Ed è anche questo che il regista tenta di spiegare, ovvero la “vecchiaia”: come la fine di Beethoven si colleghi con la fine del professore Kilroy (personaggio estrapolato dall’opera dello stesso Baricco City), raccontando di come la saggezza e l’esperienza non possano produrre bellezza, senza tentare di avvicinarsi nemmeno a quest’ultima.
Eppure, per quanto si parli della vecchiaia che non riesce a suo modo a sfoggiare una bellezza universale e concreta, sembra quasi che nel parlare all’infinito della Nona Sinfonia la si riesca ad elogiare disprezzandola.
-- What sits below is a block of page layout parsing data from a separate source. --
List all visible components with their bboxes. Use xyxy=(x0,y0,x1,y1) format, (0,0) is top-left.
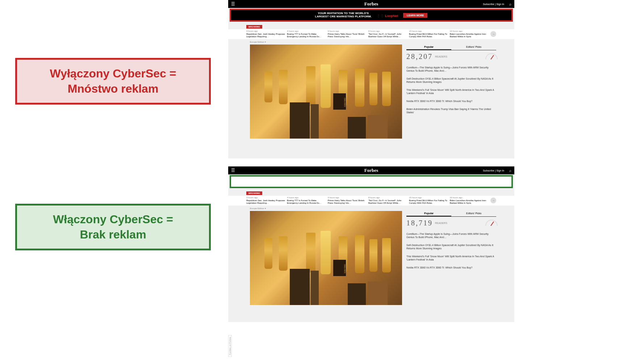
readers-count: 18,719 xyxy=(406,219,433,227)
screenshot-cybersec-on: ☰ Forbes Subscribe | Sign In ⌕ BREAKING … xyxy=(228,166,514,322)
label-line: Wyłączony CyberSec = xyxy=(50,67,176,80)
forbes-logo[interactable]: Forbes xyxy=(364,1,378,7)
readers-count: 28,207 xyxy=(406,52,433,61)
news-item[interactable]: 4 hours agoBoeing 777 Is Forced To Make … xyxy=(287,30,326,38)
news-item[interactable]: 19 hours agoBiden Launches Airstrike Aga… xyxy=(450,30,489,38)
news-item[interactable]: 9 hours agoPrince Harry Talks About 'Tox… xyxy=(328,196,367,205)
search-icon[interactable]: ⌕ xyxy=(509,169,511,173)
news-item[interactable]: 15 hours agoBoeing Fined $6.6 Million Fo… xyxy=(409,196,448,205)
news-item[interactable]: 4 hours agoBoeing 777 Is Forced To Make … xyxy=(287,196,326,205)
tab-popular[interactable]: Popular xyxy=(406,45,451,50)
screenshot-cybersec-off: ☰ Forbes Subscribe | Sign In ⌕ YOUR INVI… xyxy=(228,0,514,158)
popular-item[interactable]: Nvidia RTX 3060 Vs RTX 3060 Ti: Which Sh… xyxy=(406,97,496,105)
breaking-badge: BREAKING xyxy=(246,25,262,29)
ad-cta-button[interactable]: LEARN MORE xyxy=(403,13,427,18)
subscribe-link[interactable]: Subscribe | Sign In xyxy=(483,3,504,5)
readers-counter: 28,207 READERS xyxy=(406,52,496,61)
news-item[interactable]: 3 hours agoRepublican Sen. Josh Hawley P… xyxy=(246,196,285,205)
news-item[interactable]: 3 hours agoRepublican Sen. Josh Hawley P… xyxy=(246,30,285,38)
tab-editors-picks[interactable]: Editors' Picks xyxy=(451,211,496,216)
hero-image[interactable]: OWLANDS xyxy=(250,211,402,305)
breaking-badge: BREAKING xyxy=(246,191,262,195)
ad-copy: YOUR INVITATION TO THE WORLD'S LARGEST C… xyxy=(315,12,372,18)
tab-popular[interactable]: Popular xyxy=(406,211,451,216)
news-item[interactable]: 8 hours ago'Ted Cruz, Go F—k Yourself': … xyxy=(368,196,407,205)
forbes-header: ☰ Forbes Subscribe | Sign In ⌕ xyxy=(228,166,514,174)
news-item[interactable]: 9 hours agoPrince Harry Talks About 'Tox… xyxy=(328,30,367,38)
popular-item[interactable]: Self-Destruction Of $1.4 Billion Spacecr… xyxy=(406,75,496,86)
menu-icon[interactable]: ☰ xyxy=(231,168,235,173)
next-arrow-icon[interactable]: → xyxy=(490,31,496,37)
next-arrow-icon[interactable]: → xyxy=(490,198,496,203)
edition-selector[interactable]: Europe Edition ▾ xyxy=(250,207,514,209)
popular-item[interactable]: Biden Administration Revokes Trump Visa … xyxy=(406,105,496,117)
gauge-icon xyxy=(485,219,496,227)
main-content: OWLANDS Popular Editors' Picks 28,207 RE… xyxy=(228,45,514,139)
news-ticker: 3 hours agoRepublican Sen. Josh Hawley P… xyxy=(228,196,514,206)
empty-ad-slot-highlighted xyxy=(230,175,513,188)
gauge-icon xyxy=(485,53,496,60)
cookies-tab[interactable]: Cookies on Forbes xyxy=(228,335,232,357)
popular-item[interactable]: Corellium—The Startup Apple Is Suing—Joi… xyxy=(406,230,496,241)
tab-editors-picks[interactable]: Editors' Picks xyxy=(451,45,496,50)
popular-item[interactable]: Nvidia RTX 3060 Vs RTX 3060 Ti: Which Sh… xyxy=(406,264,496,272)
forbes-header: ☰ Forbes Subscribe | Sign In ⌕ xyxy=(228,0,514,8)
popular-item[interactable]: This Weekend's Full 'Snow Moon' Will Spl… xyxy=(406,86,496,97)
readers-counter: 18,719 READERS xyxy=(406,219,496,227)
popular-item[interactable]: Self-Destruction Of $1.4 Billion Spacecr… xyxy=(406,241,496,253)
news-item[interactable]: 15 hours agoBoeing Fined $6.6 Million Fo… xyxy=(409,30,448,38)
edition-selector[interactable]: Europe Edition ▾ xyxy=(250,41,514,43)
popular-sidebar: Popular Editors' Picks 18,719 READERS Co… xyxy=(406,211,496,305)
label-line: Brak reklam xyxy=(80,228,146,241)
news-ticker: 3 hours agoRepublican Sen. Josh Hawley P… xyxy=(228,29,514,39)
ad-brand: ⋮⋮LoopNet xyxy=(377,12,398,18)
news-item[interactable]: 8 hours ago'Ted Cruz, Go F—k Yourself': … xyxy=(368,30,407,38)
popular-item[interactable]: This Weekend's Full 'Snow Moon' Will Spl… xyxy=(406,253,496,264)
search-icon[interactable]: ⌕ xyxy=(509,2,511,6)
popular-item[interactable]: Corellium—The Startup Apple Is Suing—Joi… xyxy=(406,64,496,75)
menu-icon[interactable]: ☰ xyxy=(231,1,235,7)
cybersec-off-label: Wyłączony CyberSec = Mnóstwo reklam xyxy=(15,58,211,105)
main-content: OWLANDS Popular Editors' Picks 18,719 RE… xyxy=(228,211,514,305)
forbes-logo[interactable]: Forbes xyxy=(364,168,378,173)
label-line: Włączony CyberSec = xyxy=(53,213,173,226)
cybersec-on-label: Włączony CyberSec = Brak reklam xyxy=(15,204,211,250)
subscribe-link[interactable]: Subscribe | Sign In xyxy=(483,169,504,172)
ad-banner-highlighted: YOUR INVITATION TO THE WORLD'S LARGEST C… xyxy=(230,9,513,22)
label-line: Mnóstwo reklam xyxy=(68,82,159,95)
news-item[interactable]: 19 hours agoBiden Launches Airstrike Aga… xyxy=(450,196,489,205)
popular-sidebar: Popular Editors' Picks 28,207 READERS Co… xyxy=(406,45,496,139)
hero-image[interactable]: OWLANDS xyxy=(250,45,402,139)
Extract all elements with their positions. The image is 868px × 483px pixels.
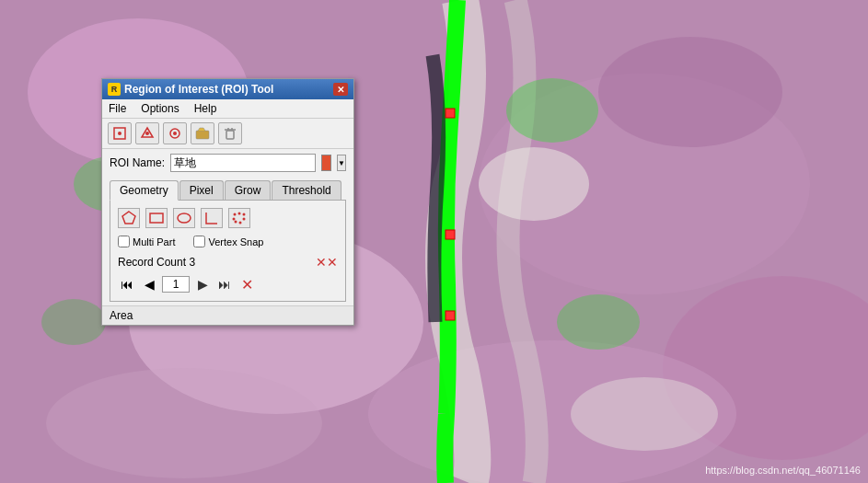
toolbar-roi3-button[interactable] [163, 122, 187, 144]
tab-content-geometry: Multi Part Vertex Snap Record Count 3 ✕✕… [110, 200, 346, 302]
shape-freehand-button[interactable] [228, 208, 250, 228]
menu-bar: File Options Help [102, 99, 353, 119]
svg-point-32 [238, 213, 241, 215]
status-bar: Area [102, 305, 353, 325]
roi-name-row: ROI Name: ▼ [102, 149, 353, 177]
vertex-snap-checkbox[interactable] [193, 236, 205, 247]
nav-first-button[interactable]: ⏮ [118, 275, 136, 293]
shape-ellipse-button[interactable] [173, 208, 195, 228]
checkbox-row: Multi Part Vertex Snap [118, 236, 338, 247]
record-count-text: Record Count 3 [118, 256, 195, 269]
roi-icon: R [108, 83, 121, 96]
tab-bar: Geometry Pixel Grow Threshold [102, 177, 353, 200]
tab-geometry[interactable]: Geometry [110, 180, 179, 201]
shape-corner-button[interactable] [201, 208, 223, 228]
svg-point-35 [239, 222, 242, 224]
multi-part-label[interactable]: Multi Part [118, 236, 175, 247]
svg-point-36 [235, 221, 237, 224]
roi-color-button[interactable] [321, 155, 331, 171]
svg-rect-14 [446, 109, 455, 118]
svg-point-20 [145, 132, 149, 135]
svg-point-8 [598, 37, 782, 147]
tab-grow[interactable]: Grow [225, 180, 272, 200]
menu-file[interactable]: File [106, 101, 129, 116]
nav-row: ⏮ ◀ ▶ ⏭ ✕ [118, 275, 338, 293]
roi-dropdown-button[interactable]: ▼ [337, 155, 346, 171]
shape-rectangle-button[interactable] [145, 208, 168, 228]
toolbar-roi2-button[interactable] [135, 122, 159, 144]
nav-record-input[interactable] [162, 276, 190, 293]
menu-options[interactable]: Options [138, 101, 181, 116]
svg-point-22 [173, 132, 177, 135]
title-bar-left: R Region of Interest (ROI) Tool [108, 83, 273, 96]
svg-rect-24 [226, 131, 234, 139]
shape-polygon-button[interactable] [118, 208, 140, 228]
svg-point-10 [506, 78, 598, 143]
svg-point-31 [234, 213, 237, 216]
nav-next-button[interactable]: ▶ [193, 275, 212, 293]
toolbar-delete-button[interactable] [218, 122, 242, 144]
watermark: https://blog.csdn.net/qq_46071146 [705, 465, 861, 476]
roi-name-input[interactable] [170, 154, 316, 172]
svg-point-37 [233, 218, 236, 221]
svg-rect-23 [196, 131, 209, 139]
title-bar: R Region of Interest (ROI) Tool ✕ [102, 79, 353, 99]
menu-help[interactable]: Help [191, 101, 220, 116]
svg-point-12 [479, 147, 589, 221]
svg-point-33 [243, 213, 246, 216]
svg-rect-16 [446, 311, 455, 320]
close-button[interactable]: ✕ [333, 83, 348, 96]
record-count-row: Record Count 3 ✕✕ [118, 255, 338, 270]
svg-point-11 [557, 294, 640, 350]
expand-icon[interactable]: ✕✕ [316, 255, 338, 270]
toolbar [102, 119, 353, 149]
tab-pixel[interactable]: Pixel [179, 180, 224, 200]
window-title: Region of Interest (ROI) Tool [124, 83, 273, 96]
toolbar-roi1-button[interactable] [108, 122, 132, 144]
svg-point-34 [243, 218, 246, 221]
shape-tools [118, 208, 338, 228]
roi-name-label: ROI Name: [110, 156, 165, 169]
svg-point-13 [571, 377, 718, 451]
nav-delete-button[interactable]: ✕ [237, 275, 256, 293]
svg-rect-15 [446, 230, 455, 239]
svg-rect-29 [150, 213, 163, 223]
dialog-window: R Region of Interest (ROI) Tool ✕ File O… [101, 78, 354, 326]
nav-prev-button[interactable]: ◀ [140, 275, 158, 293]
svg-point-7 [41, 299, 106, 345]
tab-threshold[interactable]: Threshold [272, 180, 341, 200]
toolbar-open-button[interactable] [191, 122, 214, 144]
vertex-snap-label[interactable]: Vertex Snap [193, 236, 263, 247]
nav-last-button[interactable]: ⏭ [215, 275, 234, 293]
svg-point-18 [118, 132, 122, 135]
multi-part-checkbox[interactable] [118, 236, 130, 247]
svg-marker-28 [122, 212, 135, 224]
svg-point-9 [46, 368, 322, 478]
svg-point-30 [178, 213, 191, 223]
Contro ogni logica si evidenzia ancora di più il genio che era Beethoven, nelle sue vittorie e nei suoi fallimenti, di come riuscì a creare ancora della musica fino ai suoi ultimi istanti di vita.
La pellicola, in questo modo, diviene strategicamente un documentario sulla reale storia di quella notte, di come il pubblico reagì al ritorno del compositore tedesco e se realmente quei fazzoletti bianchi, davanti i suoi occhi, sventolavano in un unico coro di trepidazione.
Dal canto delle immagini poetiche, delle tematiche ben costruite e dell’ironia che fa capolino tra le battute dei protagonisti, Baricco non riesce a rinchiudere lo scrittore che è in lui, portando sullo schermo ciò che solitamente va unicamente bene per un racconto: le metafore vanno a stratificarsi fino all’eccesso e i finali si moltiplicano senza lasciare il giusto respiro allo spettatore.
Ci culliamo in questo modo in un mondo fatto di neve, nel quale un topolino diventa un orologio da taschino, un bacio rende silenziosi gli uccelli e cinquantaquattro passi diventano la distanza ideale tra Peters (un intenso Noah Taylor) e la fanciulla portatrice di morte e di bellezza, perché è questo che fondamentalmente gli angeli dovrebbero concederci prima di congedarci dalla vita.
Ma alla fine di tutto, dei commenti, delle verità, delle sopravvalutazioni e di ciò che separa il bello dal brutto, siamo noi i veri giudici della nona sinfonia di Beethoven: decideremo noi chi vinse e chi perse quella sera a teatro.